══ THE DATA

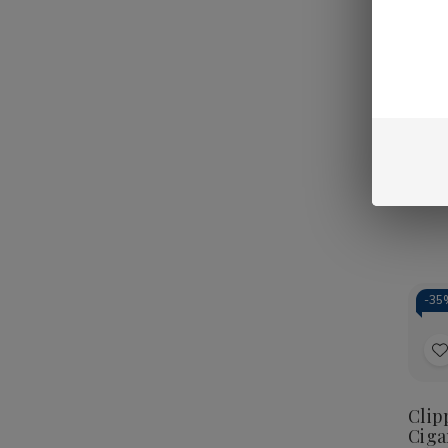
-
40
t
Clip
Ciga
L
Kush
Pouc
-
35
t
Clip
Ciga
L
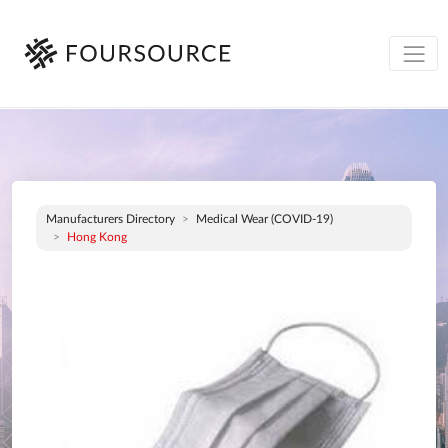
Manufacturers Directory
Medical Wear (COVID-19)
Hong Kong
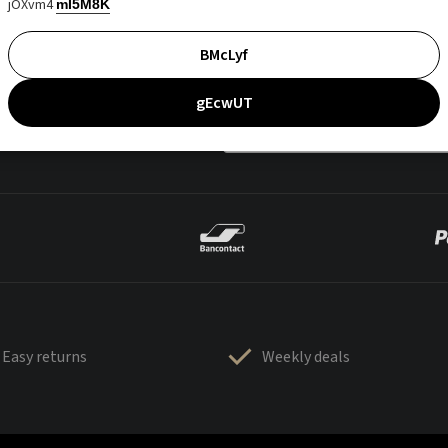
jOXvm4
mI5M8K
BMcLyf
gEcwUT
Easy returns
Weekly deals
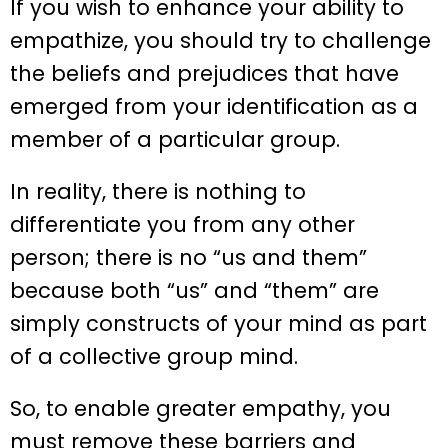
If you wish to enhance your ability to
empathize, you should try to challenge
the beliefs and prejudices that have
emerged from your identification as a
member of a particular group.
In reality, there is nothing to
differentiate you from any other
person; there is no “us and them”
because both “us” and “them” are
simply constructs of your mind as part
of a collective group mind.
So, to enable greater empathy, you
must remove these barriers and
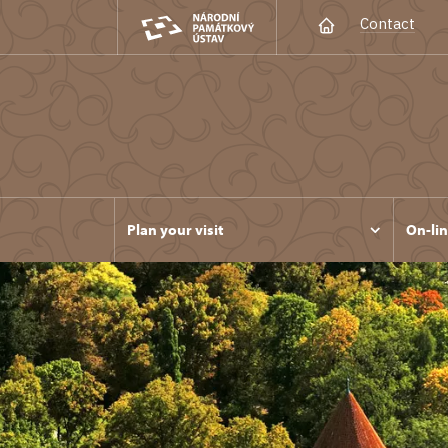
Contact
Plan your visit
On-lin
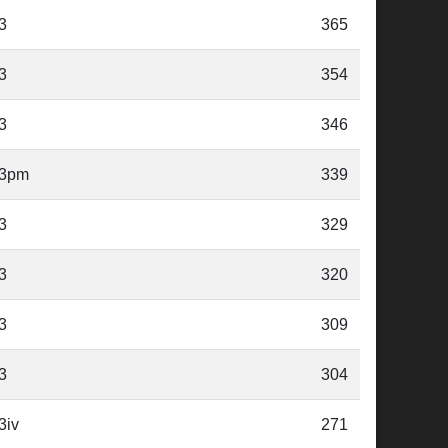
3
365
3
354
3
346
3pm
339
3
329
3
320
3
309
3
304
3iv
271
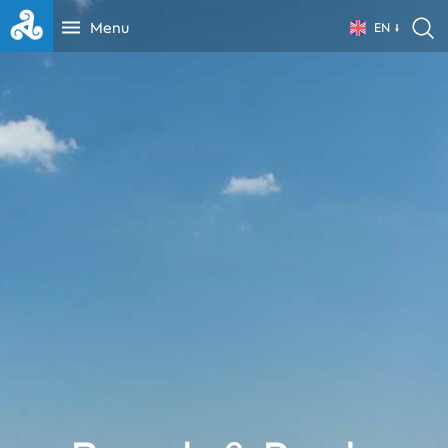
Menu
EN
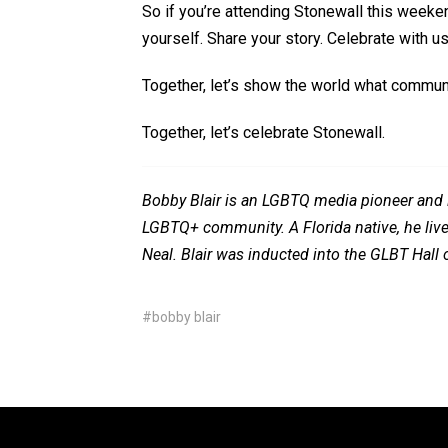
So
if
you’re
attending Stonewall this weeken
yourself. Share your story. Celebrate with us
Together,
let’s
show the world what communit
Together,
let’s
celebrate Stonewall.
Bobby Blair is an LGBTQ media pioneer and l
LGBTQ+ community. A Florida native, he lives
Neal. Blair was inducted into the GLBT Hall
#bobby blair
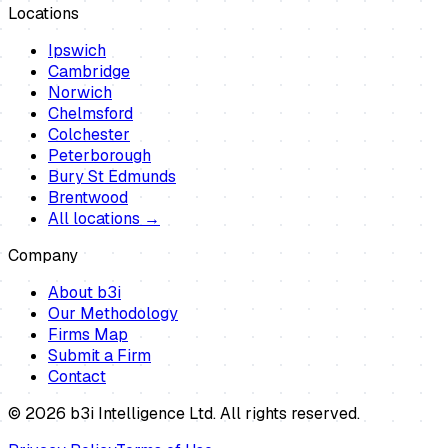
Locations
Ipswich
Cambridge
Norwich
Chelmsford
Colchester
Peterborough
Bury St Edmunds
Brentwood
All locations →
Company
About b3i
Our Methodology
Firms Map
Submit a Firm
Contact
©
2026
b3i Intelligence Ltd. All rights reserved.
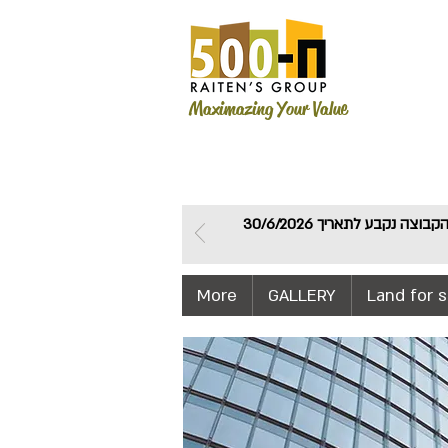
Maximazing Your Value
חברת דירה להשכיר פרסמה היום אורכה לפיה המועד האחרון להעברת רשימות חברי הקבוצה נקבע לתאריך 30/6/2026
More
GALLERY
Land for s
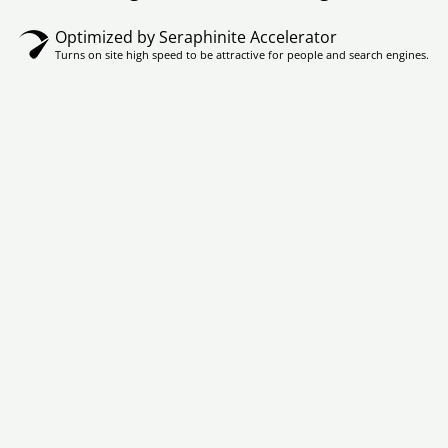
Optimized by Seraphinite Accelerator
Turns on site high speed to be attractive for people and search engines.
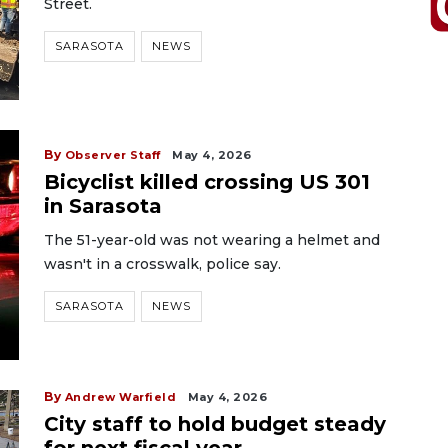
Street.
SARASOTA
NEWS
By
Observer Staff
May 4, 2026
Bicyclist killed crossing US 301
in Sarasota
The 51-year-old was not wearing a helmet and
wasn't in a crosswalk, police say.
SARASOTA
NEWS
By
Andrew Warfield
May 4, 2026
City staff to hold budget steady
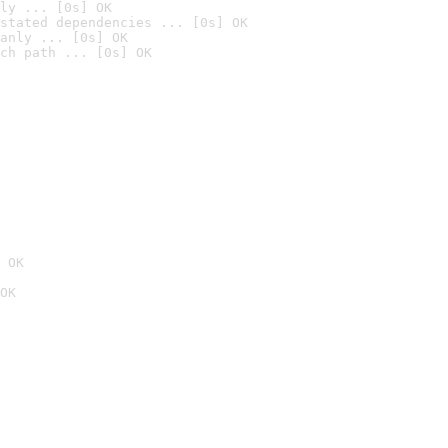
ly ... [0s] OK
stated dependencies ... [0s] OK
anly ... [0s] OK
ch path ... [0s] OK
 OK
OK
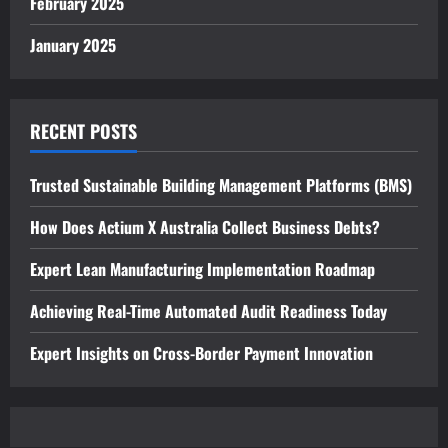
February 2025
January 2025
RECENT POSTS
Trusted Sustainable Building Management Platforms (BMS)
How Does Actium X Australia Collect Business Debts?
Expert Lean Manufacturing Implementation Roadmap
Achieving Real-Time Automated Audit Readiness Today
Expert Insights on Cross-Border Payment Innovation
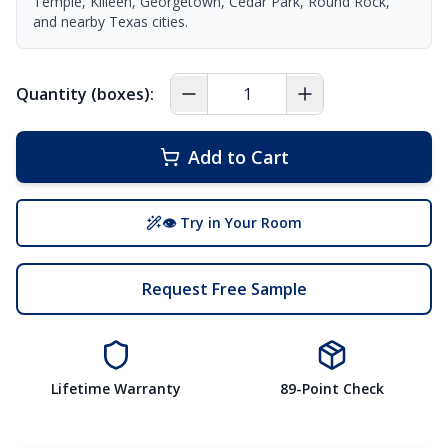
Temple, Killeen, Georgetown, Cedar Park, Round Rock,
and nearby Texas cities.
Quantity (boxes):
Add to Cart
👁 Try in Your Room
Request Free Sample
Lifetime Warranty
89-Point Check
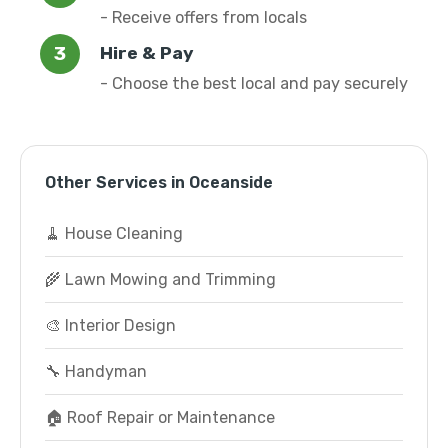
- Receive offers from locals
Hire & Pay
- Choose the best local and pay securely
Other Services in Oceanside
🧹 House Cleaning
🌾 Lawn Mowing and Trimming
🎨 Interior Design
🔧 Handyman
🏠 Roof Repair or Maintenance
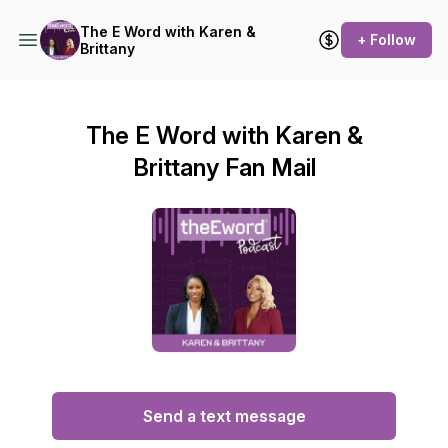
The E Word with Karen &
+ Follow
Brittany
The E Word with Karen &
Brittany Fan Mail
Send a text message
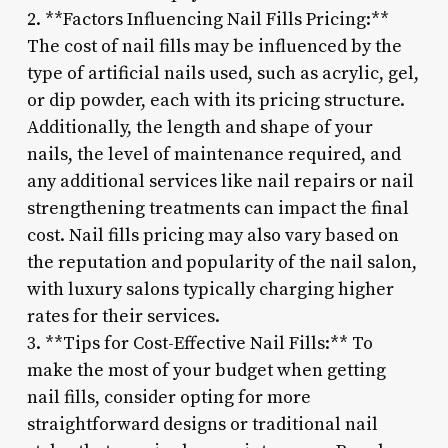
2. **Factors Influencing Nail Fills Pricing:**
The cost of nail fills may be influenced by the
type of artificial nails used, such as acrylic, gel,
or dip powder, each with its pricing structure.
Additionally, the length and shape of your
nails, the level of maintenance required, and
any additional services like nail repairs or nail
strengthening treatments can impact the final
cost. Nail fills pricing may also vary based on
the reputation and popularity of the nail salon,
with luxury salons typically charging higher
rates for their services.
3. **Tips for Cost-Effective Nail Fills:** To
make the most of your budget when getting
nail fills, consider opting for more
straightforward designs or traditional nail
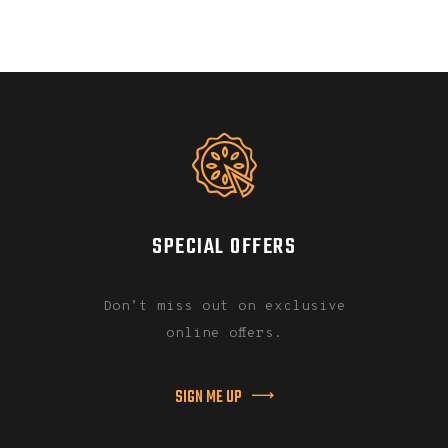
SPECIAL OFFERS
Don’t miss out on exclusive
online offers.
SIGN ME UP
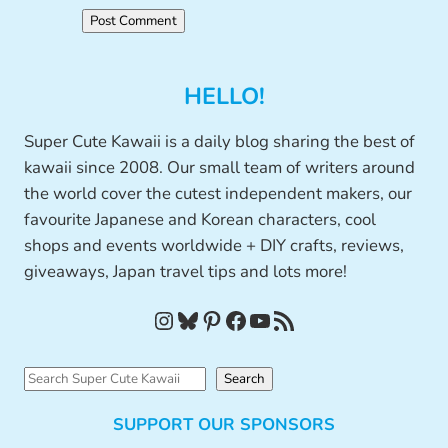
HELLO!
Super Cute Kawaii is a daily blog sharing the best of
kawaii since 2008. Our small team of writers around
the world cover the cutest independent makers, our
favourite Japanese and Korean characters, cool
shops and events worldwide + DIY crafts, reviews,
giveaways, Japan travel tips and lots more!
Instagram
Bluesky
Pinterest
Facebook
YouTube
RSS Feed
S
Search
e
SUPPORT OUR SPONSORS
a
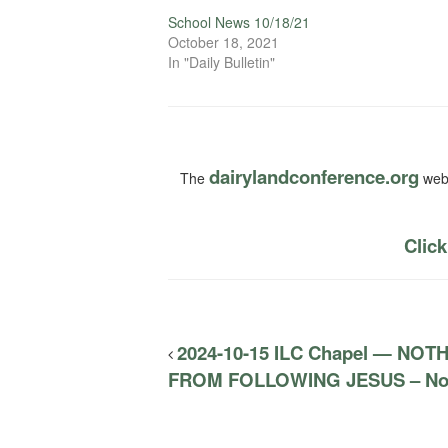
School News 10/18/21
October 18, 2021
In "Daily Bulletin"
dairylandconference.org
The
webs
Click
2024-10-15 ILC Chapel — NO
FROM FOLLOWING JESUS – No D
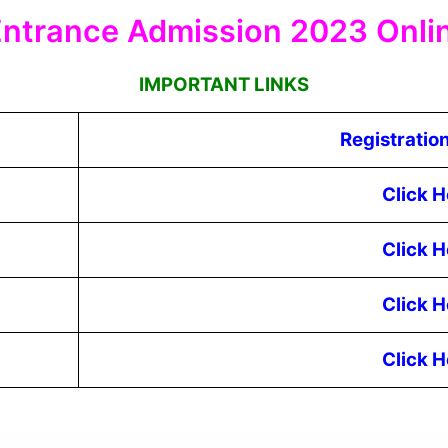
ntrance Admission 2023 Onli
IMPORTANT LINKS
Registratio
Click H
Click H
Click H
Click H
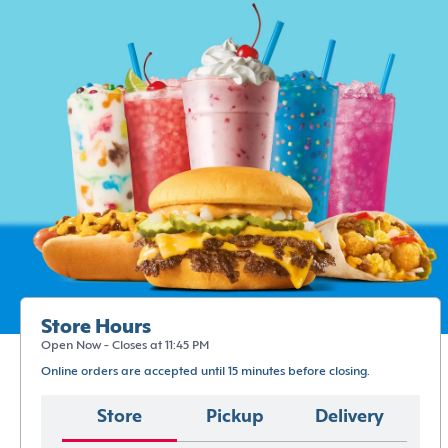
Store Hours
Open Now - Closes at 11:45 PM
Online orders are accepted until 15 minutes before closing.
Store
Pickup
Delivery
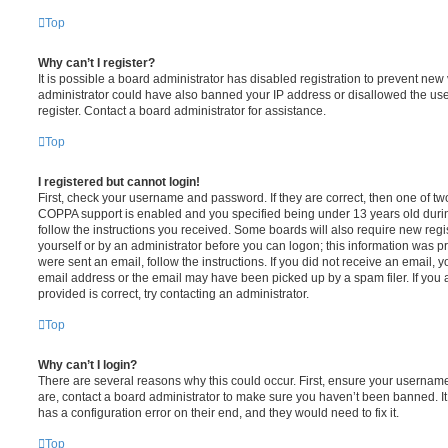
Top
Why can’t I register?
It is possible a board administrator has disabled registration to prevent new 
administrator could have also banned your IP address or disallowed the us
register. Contact a board administrator for assistance.
Top
I registered but cannot login!
First, check your username and password. If they are correct, then one of t
COPPA support is enabled and you specified being under 13 years old during 
follow the instructions you received. Some boards will also require new regis
yourself or by an administrator before you can logon; this information was pre
were sent an email, follow the instructions. If you did not receive an email,
email address or the email may have been picked up by a spam filer. If you 
provided is correct, try contacting an administrator.
Top
Why can’t I login?
There are several reasons why this could occur. First, ensure your username
are, contact a board administrator to make sure you haven’t been banned. It
has a configuration error on their end, and they would need to fix it.
Top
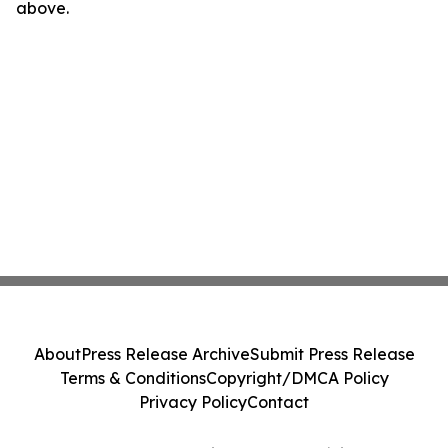
above.
About
Press Release Archive
Submit Press Release
Terms & Conditions
Copyright/DMCA Policy
Privacy Policy
Contact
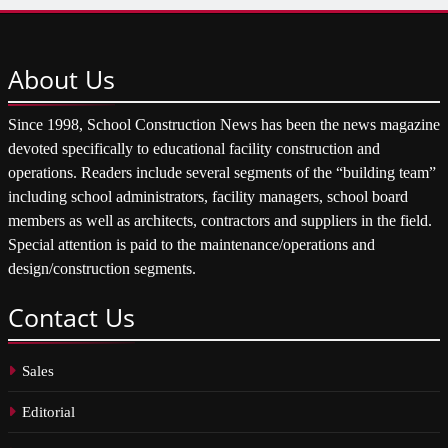
About
Us
Since 1998, School Construction News has been the news magazine
devoted specifically to educational facility construction and
operations. Readers include several segments of the “building team”
including school administrators, facility managers, school board
members as well as architects, contractors and suppliers in the field.
Special attention is paid to the maintenance/operations and
design/construction segments.
Contact
Us
Sales
Editorial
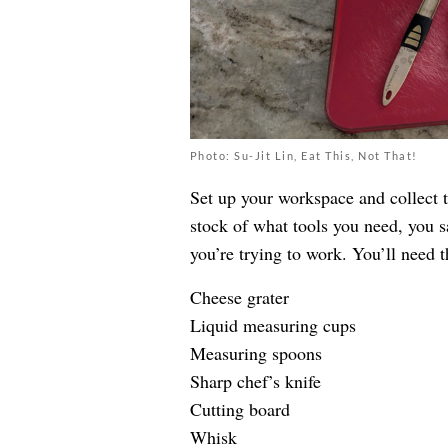
Photo: Su-Jit Lin, Eat This, Not That!
Set up your workspace and collect t
stock of what tools you need, you s
you’re trying to work. You’ll need t
Cheese grater
Liquid measuring cups
Measuring spoons
Sharp chef’s knife
Cutting board
Whisk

════

* [WORK TO BE COMPLETED] Your copy of the records must be exact and must contain no pictures.

* [REPLY TO THE EXERCISE]
-
40
t
Clip
Ciga
L
Kush
Pouc
-
35
t
Clip
Ciga
L
Manufacturers Directory
Medical Wear (COVID-19)
Hong Kong
jOXvm4
mI5M8K
BMcLyf
gEcwUT
Easy returns
Weekly deals
If you wish to enhance your ability to
empathize, you should try to challenge
the beliefs and prejudices that have
emerged from your identification as a
member of a particular group.
In reality, there is nothing to
differentiate you from any other
person; there is no “us and them”
because both “us” and “them” are
simply constructs of your mind as part
of a collective group mind.
So, to enable greater empathy, you
must remove these barriers and
Contact
Plan your visit
On-lin
3
365
3
354
3
346
3pm
339
3
329
3
320
3
309
3
304
3iv
271
Menu
EN
So
if
you’re
attending Stonewall this weeken
yourself. Share your story. Celebrate with us
Together,
let’s
show the world what communit
Together,
let’s
celebrate Stonewall.
Bobby Blair is an LGBTQ media pioneer and l
LGBTQ+ community. A Florida native, he lives
Neal. Blair was inducted into the GLBT Hall
#bobby blair
Locations
Ipswich
Cambridge
Norwich
Chelmsford
Colchester
Peterborough
Bury St Edmunds
Brentwood
All locations →
Company
About b3i
Our Methodology
Firms Map
Submit a Firm
Contact
©
2026
b3i Intelligence Ltd. All rights reserved.
Maximazing Your Value
חברת דירה להשכיר פרסמה היום אורכה לפיה המועד האחרון להעברת רשימות חברי הקבוצה נקבע לתאריך 30/6/2026
More
GALLERY
Land for s
Optimized by Seraphinite Accelerator
Turns on site high speed to be attractive for people and search engines.
Street.
SARASOTA
NEWS
By
Observer Staff
May 4, 2026
Bicyclist killed crossing US 301
in Sarasota
The 51-year-old was not wearing a helmet and
wasn't in a crosswalk, police say.
SARASOTA
NEWS
By
Andrew Warfield
May 4, 2026
City staff to hold budget steady
ly ... [0s] OK
stated dependencies ... [0s] OK
anly ... [0s] OK
ch path ... [0s] OK
 OK
OK
February 2025
January 2025
RECENT POSTS
Trusted Sustainable Building Management Platforms (BMS)
How Does Actium X Australia Collect Business Debts?
Expert Lean Manufacturing Implementation Roadmap
Achieving Real-Time Automated Audit Readiness Today
Expert Insights on Cross-Border Payment Innovation
Temple, Killeen, Georgetown, Cedar Park, Round Rock,
and nearby Texas cities.
Quantity (boxes):
Add to Cart
👁 Try in Your Room
Request Free Sample
Lifetime Warranty
89-Point Check
- Receive offers from locals
Hire & Pay
- Choose the best local and pay securely
Other Services in Oceanside
🧹 House Cleaning
🌾 Lawn Mowing and Trimming
🎨 Interior Design
🔧 Handyman
🏠 Roof Repair or Maintenance
The E Word with Karen &
+ Follow
Brittany
The E Word with Karen &
Brittany Fan Mail
Send a text message
2. **Factors Influencing Nail Fills Pricing:**
The cost of nail fills may be influenced by the
type of artificial nails used, such as acrylic, gel,
or dip powder, each with its pricing structure.
Additionally, the length and shape of your
nails, the level of maintenance required, and
any additional services like nail repairs or nail
strengthening treatments can impact the final
cost. Nail fills pricing may also vary based on
the reputation and popularity of the nail salon,
with luxury salons typically charging higher
rates for their services.
3. **Tips for Cost-Effective Nail Fills:** To
make the most of your budget when getting
nail fills, consider opting for more
straightforward designs or traditional nail
SPECIAL OFFERS
Don’t miss out on exclusive
online offers.
SIGN ME UP
HELLO!
Super Cute Kawaii is a daily blog sharing the best of
kawaii since 2008. Our small team of writers around
the world cover the cutest independent makers, our
favourite Japanese and Korean characters, cool
shops and events worldwide + DIY crafts, reviews,
giveaways, Japan travel tips and lots more!
Instagram
Bluesky
Pinterest
Facebook
YouTube
RSS Feed
S
Search
e
SUPPORT OUR SPONSORS
a
School News 10/18/21
October 18, 2021
In "Daily Bulletin"
dairylandconference.org
The
webs
Click
2024-10-15 ILC Chapel — NO
FROM FOLLOWING JESUS – No D
ntrance Admission 2023 Onli
IMPORTANT LINKS
Registratio
Click H
Click H
Click H
Click H
Store Hours
Open Now - Closes at 11:45 PM
Online orders are accepted until 15 minutes before closing.
Store
Pickup
Delivery
Top
Why can’t I register?
It is possible a board administrator has disabled registration to prevent new 
administrator could have also banned your IP address or disallowed the us
register. Contact a board administrator for assistance.
Top
I registered but cannot login!
First, check your username and password. If they are correct, then one of t
COPPA support is enabled and you specified being under 13 years old during 
follow the instructions you received. Some boards will also require new regis
yourself or by an administrator before you can logon; this information was pre
were sent an email, follow the instructions. If you did not receive an email,
email address or the email may have been picked up by a spam filer. If you 
provided is correct, try contacting an administrator.
Top
Why can’t I login?
There are several reasons why this could occur. First, ensure your username
are, contact a board administrator to make sure you haven’t been banned. It
has a configuration error on their end, and they would need to fix it.
Top
above.
About
Press Release Archive
Submit Press Release
Terms & Conditions
Copyright/DMCA Policy
Privacy Policy
Contact
About
Us
Since 1998, School Construction News has been the news magazine
devoted specifically to educational facility construction and
operations. Readers include several segments of the “building team”
including school administrators, facility managers, school board
members as well as architects, contractors and suppliers in the field.
Special attention is paid to the maintenance/operations and
design/construction segments.
Contact
Us
Sales
Editorial
Photo: Su-Jit Lin, Eat This, Not That!
Set up your workspace and collect t
stock of what tools you need, you s
you’re trying to work. You’ll need t
Cheese grater
Liquid measuring cups
Measuring spoons
Sharp chef’s knife
Cutting board
Whisk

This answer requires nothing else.